> **EXERCISE INSTRUCTIONS**
Pull out every line in the data that has the string "equipa" in it.

> **RECORDS PROVIDED**
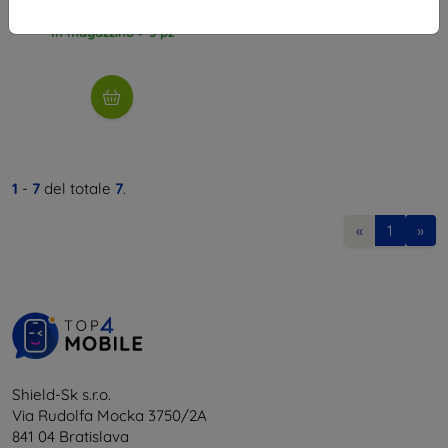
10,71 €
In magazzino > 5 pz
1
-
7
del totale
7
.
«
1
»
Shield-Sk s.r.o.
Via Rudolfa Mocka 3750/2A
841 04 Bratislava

---

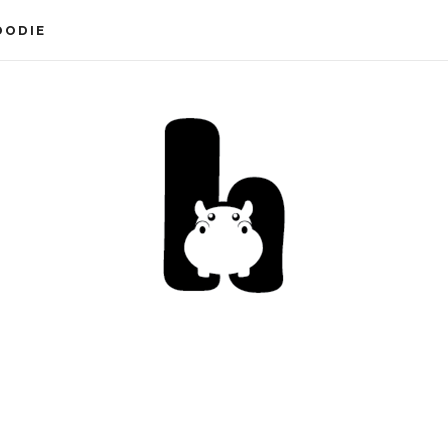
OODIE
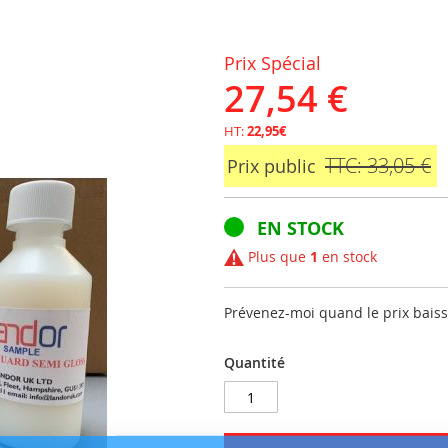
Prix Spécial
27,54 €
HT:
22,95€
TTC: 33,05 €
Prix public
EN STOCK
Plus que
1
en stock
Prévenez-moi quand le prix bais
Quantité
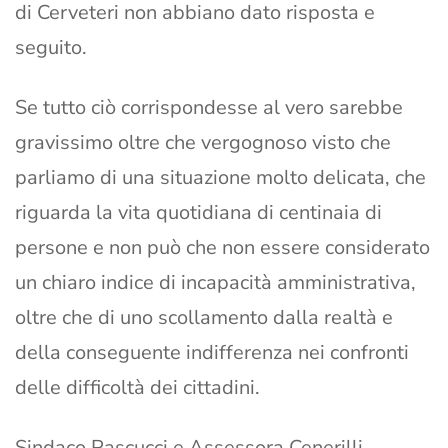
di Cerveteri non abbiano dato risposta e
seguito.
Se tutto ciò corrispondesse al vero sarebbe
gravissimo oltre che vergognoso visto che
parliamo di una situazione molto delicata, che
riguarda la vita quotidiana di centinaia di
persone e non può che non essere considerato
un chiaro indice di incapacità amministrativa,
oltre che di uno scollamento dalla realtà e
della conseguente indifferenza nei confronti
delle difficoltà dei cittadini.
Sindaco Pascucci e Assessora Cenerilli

...

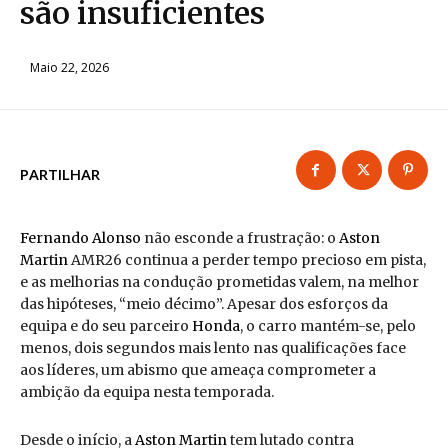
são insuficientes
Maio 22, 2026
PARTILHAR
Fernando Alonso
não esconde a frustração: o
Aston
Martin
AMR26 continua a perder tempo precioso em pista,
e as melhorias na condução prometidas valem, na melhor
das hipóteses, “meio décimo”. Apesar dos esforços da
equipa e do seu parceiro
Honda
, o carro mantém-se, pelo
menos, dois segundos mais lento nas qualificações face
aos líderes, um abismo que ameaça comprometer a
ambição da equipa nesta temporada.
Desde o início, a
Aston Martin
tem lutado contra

> **ANSWER BOX**
equipa e do seu parceiro
ambição da equipa nesta temporada.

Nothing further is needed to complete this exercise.